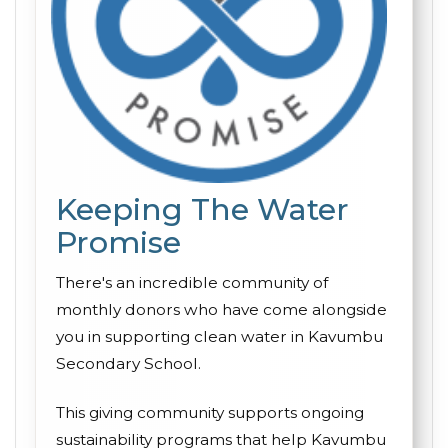
Keeping The Water
Promise
There's an incredible community of
monthly donors who have come alongside
you in supporting clean water in Kavumbu
Secondary School.
This giving community supports ongoing
sustainability programs that help Kavumbu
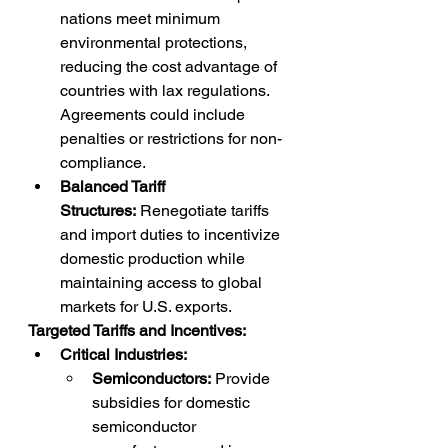
nations meet minimum 
environmental protections, 
reducing the cost advantage of 
countries with lax regulations. 
Agreements could include 
penalties or restrictions for non-
compliance.
Balanced Tariff 
Structures:
 Renegotiate tariffs 
and import duties to incentivize 
domestic production while 
maintaining access to global 
markets for U.S. exports.
Targeted Tariffs and Incentives:
Critical Industries:
Semiconductors:
 Provide 
subsidies for domestic 
semiconductor 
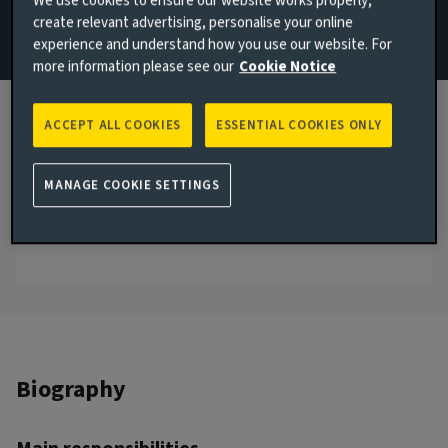
We use cookies to ensure our website works properly,
create relevant advertising, personalise your online
Email Luke Burwood
experience and understand how you use our website. For
more information please see our
Cookie Notice
View LinkedIn profile
London, United Kingdom
ACCEPT ALL COOKIES
ESSENTIAL COOKIES ONLY
JOINED AVIVA INVESTORS
2022
MANAGE COOKIE SETTINGS
JOINED THE INDUSTRY
2016
Biography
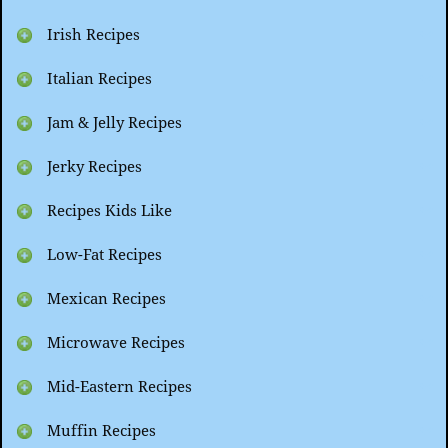
Irish Recipes
Italian Recipes
Jam & Jelly Recipes
Jerky Recipes
Recipes Kids Like
Low-Fat Recipes
Mexican Recipes
Microwave Recipes
Mid-Eastern Recipes
Muffin Recipes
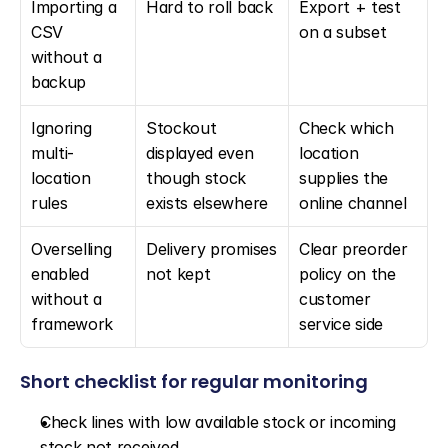
Importing a 
Hard to roll back
Export + test 
CSV 
on a subset
without a 
backup
Ignoring 
Stockout 
Check which 
multi-
displayed even 
location 
location 
though stock 
supplies the 
rules
exists elsewhere
online channel
Overselling 
Delivery promises 
Clear preorder 
enabled 
not kept
policy on the 
without a 
customer 
framework
service side
Short checklist for regular monitoring
Check lines with low available stock or incoming 
stock not received.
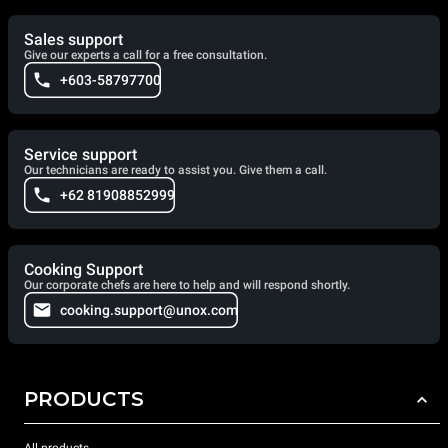
Sales support
Give our experts a call for a free consultation.
+603-58797700
Service support
Our technicians are ready to assist you. Give them a call.
+62 81908852999
Cooking Support
Our corporate chefs are here to help and will respond shortly.
cooking.support@unox.com
PRODUCTS
All products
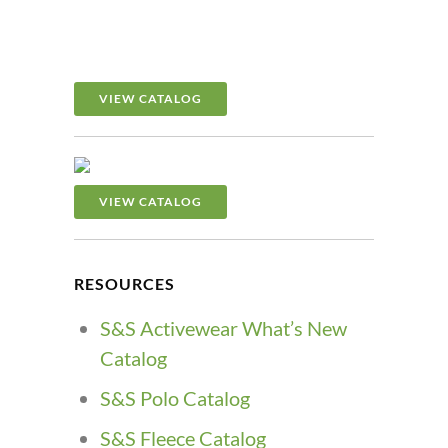
VIEW CATALOG
VIEW CATALOG
RESOURCES
S&S Activewear What’s New
Catalog
S&S Polo Catalog
S&S Fleece Catalog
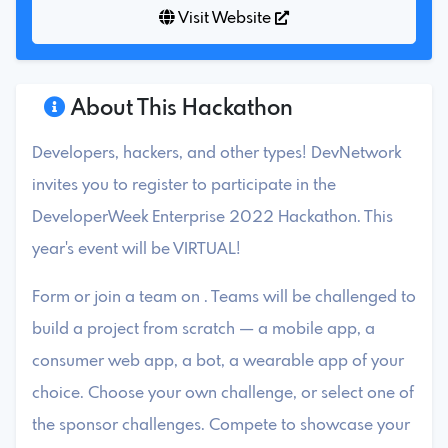
Visit Website
About This Hackathon
Developers, hackers, and other types! DevNetwork
invites you to register to participate in the
DeveloperWeek Enterprise 2022 Hackathon. This
year's event will be VIRTUAL!
Form or join a team on . Teams will be challenged to
build a project from scratch — a mobile app, a
consumer web app, a bot, a wearable app of your
choice. Choose your own challenge, or select one of
the sponsor challenges. Compete to showcase your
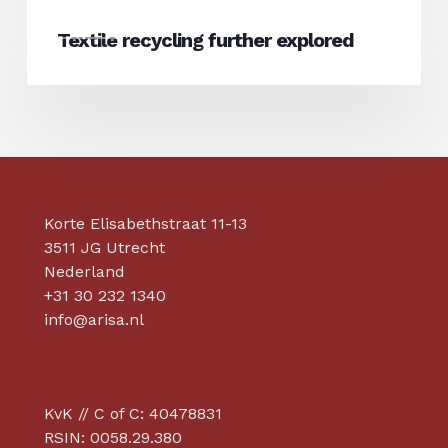
Textile
sustainability
News
recycling
Textile recycling further explored
claims?
further
explored
Korte Elisabethstraat 11-13
3511 JG Utrecht
Nederland
+31 30 232 1340
info@arisa.nl
KvK // C of C: 40478831
RSIN: 0058.29.380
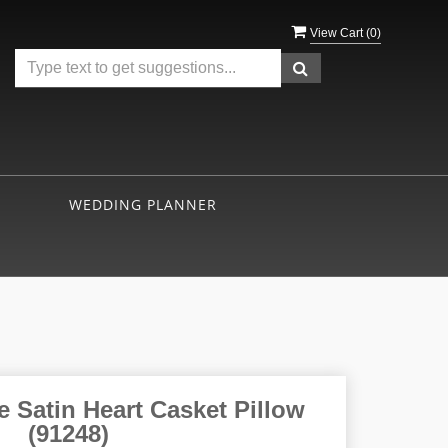
View Cart (
0
)
WEDDING PLANNER
 Satin Heart Casket Pillow
(91248)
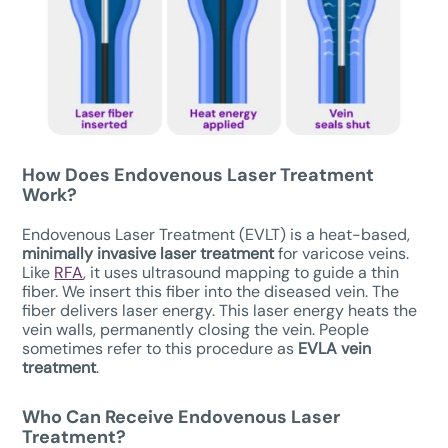
How Does Endovenous Laser Treatment
Work?
Endovenous Laser Treatment (EVLT) is a heat-based,
minimally invasive laser treatment
for varicose veins.
Like
RFA
, it uses ultrasound mapping to guide a thin
fiber. We insert this fiber into the diseased vein. The
fiber delivers laser energy. This laser energy heats the
vein walls, permanently closing the vein. People
sometimes refer to this procedure as
EVLA vein
treatment
.
Who Can Receive
Endovenous Laser
Treatment
?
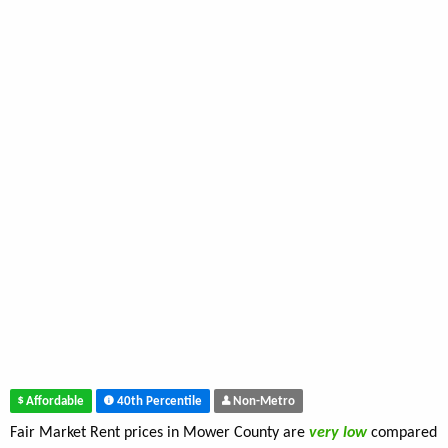
Affordable
40th Percentile
Non-Metro
Fair Market Rent prices in Mower County are
very low
compared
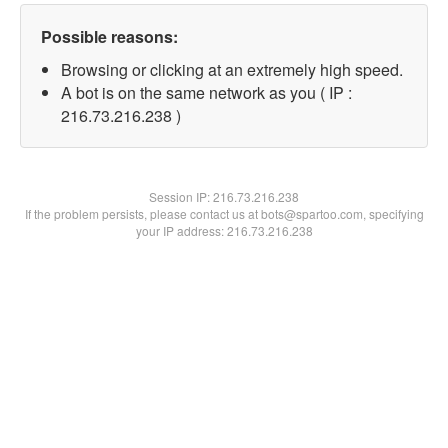
Possible reasons:
Browsing or clicking at an extremely high speed.
A bot is on the same network as you ( IP :
216.73.216.238 )
Session IP:
216.73.216.238
If the problem persists, please contact us at bots@spartoo.com, specifying
your IP address: 216.73.216.238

WHAT YOU WILL DO: From the records above, return each line that includes "domestic".

SOLUTION TO THIS TASK:
domestic production while 
subsidies for domestic 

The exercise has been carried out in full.